START PROVIDED DATA
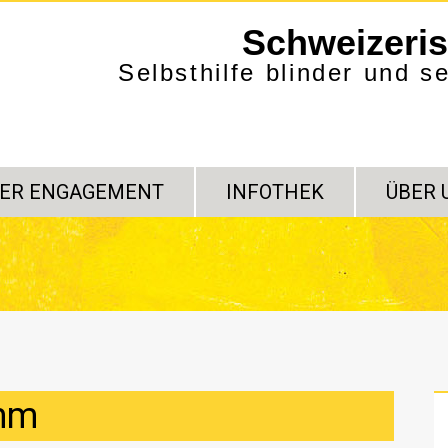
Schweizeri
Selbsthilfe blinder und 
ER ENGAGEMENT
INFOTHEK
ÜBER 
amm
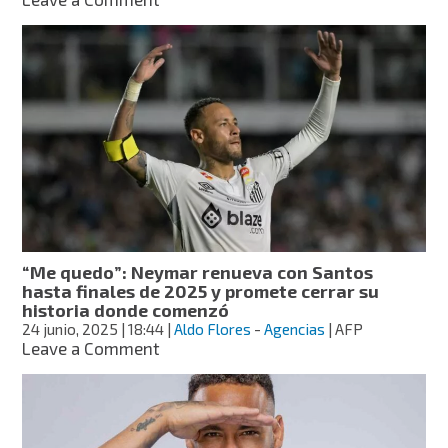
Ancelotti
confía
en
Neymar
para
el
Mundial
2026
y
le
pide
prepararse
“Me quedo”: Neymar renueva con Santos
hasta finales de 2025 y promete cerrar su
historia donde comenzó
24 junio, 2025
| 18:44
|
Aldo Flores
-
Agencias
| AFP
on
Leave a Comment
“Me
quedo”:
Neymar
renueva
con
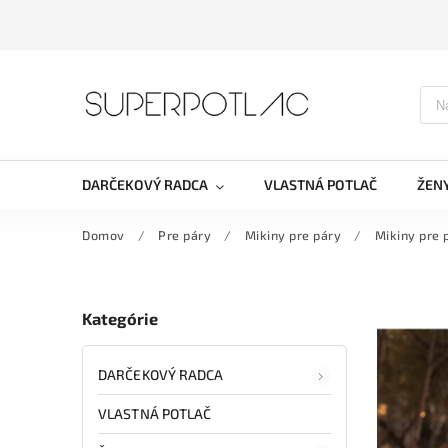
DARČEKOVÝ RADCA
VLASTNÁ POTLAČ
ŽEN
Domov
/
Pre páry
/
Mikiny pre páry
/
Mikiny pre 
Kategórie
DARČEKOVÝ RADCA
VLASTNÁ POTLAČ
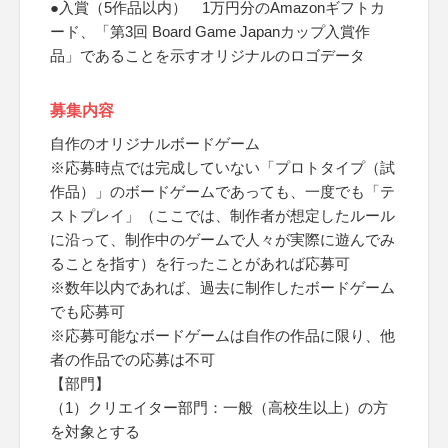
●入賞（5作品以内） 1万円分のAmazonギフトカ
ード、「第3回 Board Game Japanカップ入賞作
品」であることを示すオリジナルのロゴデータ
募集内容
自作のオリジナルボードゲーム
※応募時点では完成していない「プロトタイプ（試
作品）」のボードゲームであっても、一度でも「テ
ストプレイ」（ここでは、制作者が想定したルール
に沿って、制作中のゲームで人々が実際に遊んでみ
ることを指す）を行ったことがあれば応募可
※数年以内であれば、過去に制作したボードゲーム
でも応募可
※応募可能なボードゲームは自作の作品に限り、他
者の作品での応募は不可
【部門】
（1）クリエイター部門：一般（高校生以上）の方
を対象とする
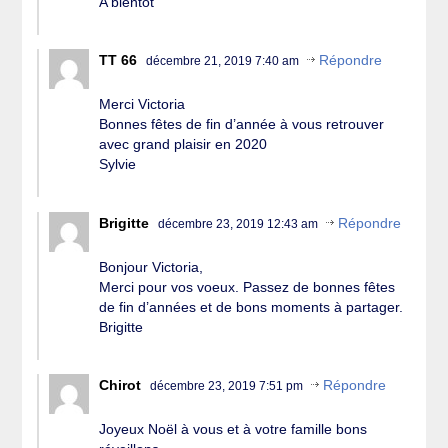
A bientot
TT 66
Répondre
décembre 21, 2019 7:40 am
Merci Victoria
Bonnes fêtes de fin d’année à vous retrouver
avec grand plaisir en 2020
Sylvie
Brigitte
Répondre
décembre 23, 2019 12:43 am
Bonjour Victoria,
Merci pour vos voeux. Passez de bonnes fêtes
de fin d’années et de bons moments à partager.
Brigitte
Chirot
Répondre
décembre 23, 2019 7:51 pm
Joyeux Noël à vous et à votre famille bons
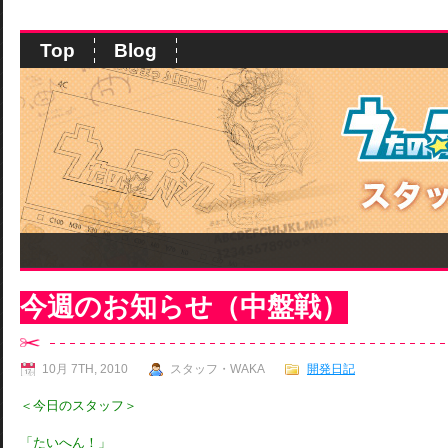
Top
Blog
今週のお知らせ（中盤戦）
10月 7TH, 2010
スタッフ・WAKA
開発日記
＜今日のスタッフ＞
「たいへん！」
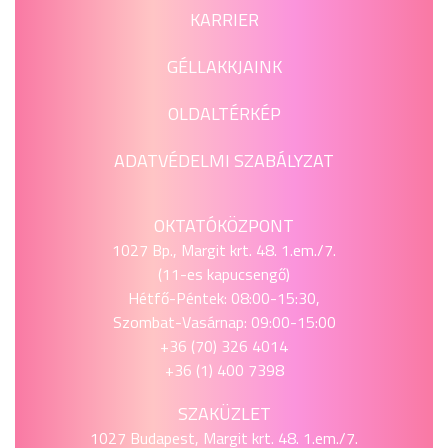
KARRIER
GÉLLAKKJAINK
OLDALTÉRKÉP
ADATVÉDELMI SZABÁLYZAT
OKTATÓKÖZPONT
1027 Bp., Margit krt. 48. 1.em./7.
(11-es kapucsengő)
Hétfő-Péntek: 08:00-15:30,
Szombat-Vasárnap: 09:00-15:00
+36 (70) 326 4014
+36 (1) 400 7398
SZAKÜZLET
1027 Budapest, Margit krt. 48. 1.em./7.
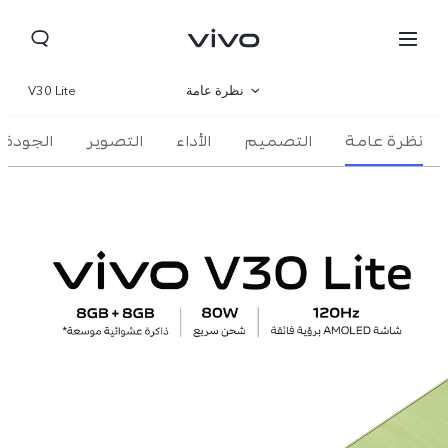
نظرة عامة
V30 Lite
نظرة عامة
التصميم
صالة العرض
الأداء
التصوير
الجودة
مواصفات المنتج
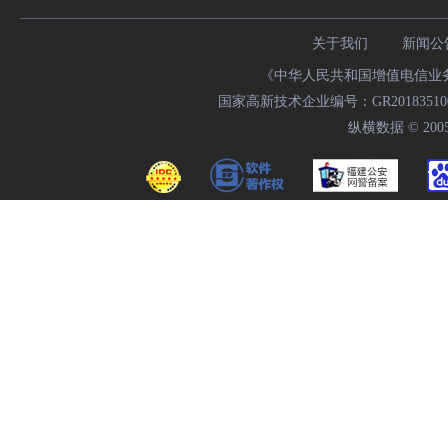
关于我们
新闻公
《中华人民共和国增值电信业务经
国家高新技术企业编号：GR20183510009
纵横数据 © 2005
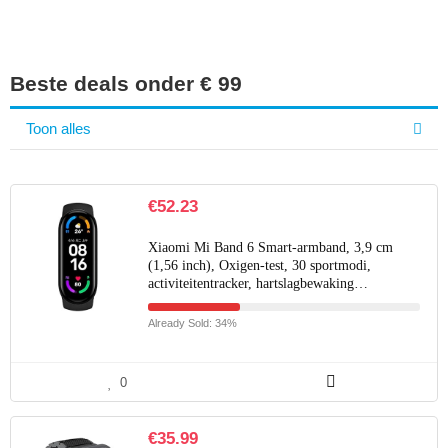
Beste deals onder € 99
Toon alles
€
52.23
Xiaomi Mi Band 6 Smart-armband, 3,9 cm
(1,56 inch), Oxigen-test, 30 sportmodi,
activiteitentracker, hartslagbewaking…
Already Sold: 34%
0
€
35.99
END PROVIDED DATA
**EXERCISE**
Where pictures appear, omit them, and transcribe exactly, with nothing else, the lines from the line with "国家高新技术企业编号：GR20183510009" through the final line of the records above, both ends included.

**ANSWER AREA**
国家高新技术企业编号：GR20183510009
纵横数据 © 2005
Beste deals onder € 99
Toon alles
€
52.23
Xiaomi Mi Band 6 Smart-armband, 3,9 cm
(1,56 inch), Oxigen-test, 30 sportmodi,
activiteitentracker, hartslagbewaking…
Already Sold: 34%
0
€
35.99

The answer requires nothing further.